Segment Start: Provided information
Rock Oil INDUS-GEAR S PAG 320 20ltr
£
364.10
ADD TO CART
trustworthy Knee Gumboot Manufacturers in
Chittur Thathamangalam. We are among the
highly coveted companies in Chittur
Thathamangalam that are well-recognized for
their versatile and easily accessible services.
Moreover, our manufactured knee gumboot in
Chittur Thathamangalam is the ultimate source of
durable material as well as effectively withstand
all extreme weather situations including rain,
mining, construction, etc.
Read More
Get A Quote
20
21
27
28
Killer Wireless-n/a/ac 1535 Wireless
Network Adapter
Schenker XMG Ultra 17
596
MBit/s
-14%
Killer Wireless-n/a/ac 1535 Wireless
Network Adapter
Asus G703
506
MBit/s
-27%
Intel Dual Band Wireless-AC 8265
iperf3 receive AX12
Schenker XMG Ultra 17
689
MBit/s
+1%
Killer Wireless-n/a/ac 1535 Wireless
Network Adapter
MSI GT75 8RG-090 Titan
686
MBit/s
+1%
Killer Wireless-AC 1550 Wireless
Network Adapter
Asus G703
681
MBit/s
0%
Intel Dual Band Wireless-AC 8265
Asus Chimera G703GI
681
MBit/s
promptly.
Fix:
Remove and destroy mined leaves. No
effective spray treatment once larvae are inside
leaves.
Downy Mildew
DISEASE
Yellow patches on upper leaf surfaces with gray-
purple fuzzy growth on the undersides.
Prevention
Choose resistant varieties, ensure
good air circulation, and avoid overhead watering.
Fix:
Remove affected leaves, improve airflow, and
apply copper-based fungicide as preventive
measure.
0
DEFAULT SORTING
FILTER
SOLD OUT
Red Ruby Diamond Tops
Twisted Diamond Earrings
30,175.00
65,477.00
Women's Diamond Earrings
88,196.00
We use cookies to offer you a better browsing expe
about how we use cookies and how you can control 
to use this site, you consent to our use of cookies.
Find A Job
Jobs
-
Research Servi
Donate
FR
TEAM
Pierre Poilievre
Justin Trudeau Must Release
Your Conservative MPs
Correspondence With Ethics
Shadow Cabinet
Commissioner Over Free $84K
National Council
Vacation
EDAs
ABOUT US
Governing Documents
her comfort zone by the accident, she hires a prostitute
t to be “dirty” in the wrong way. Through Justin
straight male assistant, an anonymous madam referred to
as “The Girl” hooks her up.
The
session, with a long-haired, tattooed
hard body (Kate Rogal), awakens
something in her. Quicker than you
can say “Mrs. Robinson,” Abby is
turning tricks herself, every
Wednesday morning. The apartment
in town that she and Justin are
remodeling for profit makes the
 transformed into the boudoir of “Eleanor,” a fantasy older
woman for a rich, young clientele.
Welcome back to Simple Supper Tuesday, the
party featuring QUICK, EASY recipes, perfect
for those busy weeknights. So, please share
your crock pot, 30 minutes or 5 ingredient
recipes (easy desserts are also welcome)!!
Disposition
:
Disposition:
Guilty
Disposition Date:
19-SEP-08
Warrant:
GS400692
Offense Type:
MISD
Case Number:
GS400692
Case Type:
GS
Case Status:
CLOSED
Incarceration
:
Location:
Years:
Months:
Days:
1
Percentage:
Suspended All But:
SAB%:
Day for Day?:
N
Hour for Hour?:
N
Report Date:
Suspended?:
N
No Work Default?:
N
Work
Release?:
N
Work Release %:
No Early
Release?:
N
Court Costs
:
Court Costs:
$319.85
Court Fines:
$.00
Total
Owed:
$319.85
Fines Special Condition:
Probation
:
Segment End: Provided information
▶ Work item
Could you reproduce every record above exactly as it appears?

▶ Output for this exercise
Rock Oil INDUS-GEAR S PAG 320 20ltr
£
364.10
ADD TO CART
trustworthy Knee Gumboot Manufacturers in
Chittur Thathamangalam. We are among the
highly coveted companies in Chittur
Thathamangalam that are well-recognized for
their versatile and easily accessible services.
Moreover, our manufactured knee gumboot in
Chittur Thathamangalam is the ultimate source of
durable material as well as effectively withstand
all extreme weather situations including rain,
mining, construction, etc.
Read More
Get A Quote
20
21
27
28
Killer Wireless-n/a/ac 1535 Wireless
Network Adapter
Schenker XMG Ultra 17
596
MBit/s
-14%
Killer Wireless-n/a/ac 1535 Wireless
Network Adapter
Asus G703
506
MBit/s
-27%
Intel Dual Band Wireless-AC 8265
iperf3 receive AX12
Schenker XMG Ultra 17
689
MBit/s
+1%
Killer Wireless-n/a/ac 1535 Wireless
Network Adapter
MSI GT75 8RG-090 Titan
686
MBit/s
+1%
Killer Wireless-AC 1550 Wireless
Network Adapter
Asus G703
681
MBit/s
0%
Intel Dual Band Wireless-AC 8265
Asus Chimera G703GI
681
MBit/s
promptly.
Fix:
Remove and destroy mined leaves. No
effective spray treatment once larvae are inside
leaves.
Downy Mildew
DISEASE
Yellow patches on upper leaf surfaces with gray-
purple fuzzy growth on the undersides.
Prevention
Choose resistant varieties, ensure
good air circulation, and avoid overhead watering.
Fix:
Remove affected leaves, improve airflow, and
apply copper-based fungicide as preventive
measure.
0
DEFAULT SORTING
FILTER
SOLD OUT
Red Ruby Diamond Tops
Twisted Diamond Earrings
30,175.00
65,477.00
Women's Diamond Earrings
88,196.00
We use cookies to offer you a better browsing expe
about how we use cookies and how you can control 
to use this site, you consent to our use of cookies.
Find A Job
Jobs
-
Research Servi
Donate
FR
TEAM
Pierre Poilievre
Justin Trudeau Must Release
Your Conservative MPs
Correspondence With Ethics
Shadow Cabinet
Commissioner Over Free $84K
National Council
Vacation
EDAs
ABOUT US
Governing Documents
her comfort zone by the accident, she hires a prostitute
t to be “dirty” in the wrong way. Through Justin
straight male assistant, an anonymous madam referred to
as “The Girl” hooks her up.
The
session, with a long-haired, tattooed
hard body (Kate Rogal), awakens
something in her. Quicker than you
can say “Mrs. Robinson,” Abby is
turning tricks herself, every
Wednesday morning. The apartment
in town that she and Justin are
remodeling for profit makes the
 transformed into the boudoir of “Eleanor,” a fantasy older
woman for a rich, young clientele.
Welcome back to Simple Supper Tuesday, the
party featuring QUICK, EASY recipes, perfect
for those busy weeknights. So, please share
your crock pot, 30 minutes or 5 ingredient
recipes (easy desserts are also welcome)!!
Disposition
:
Disposition:
Guilty
Disposition Date:
19-SEP-08
Warrant:
GS400692
Offense Type:
MISD
Case Number:
GS400692
Case Type:
GS
Case Status:
CLOSED
Incarceration
:
Location:
Years:
Months:
Days:
1
Percentage:
Suspended All But:
SAB%:
Day for Day?:
N
Hour for Hour?:
N
Report Date:
Suspended?:
N
No Work Default?:
N
Work
Release?:
N
Work Release %:
No Early
Release?:
N
Court Costs
:
Court Costs:
$319.85
Court Fines:
$.00
Total
Owed:
$319.85
Fines Special Condition:
Probation
:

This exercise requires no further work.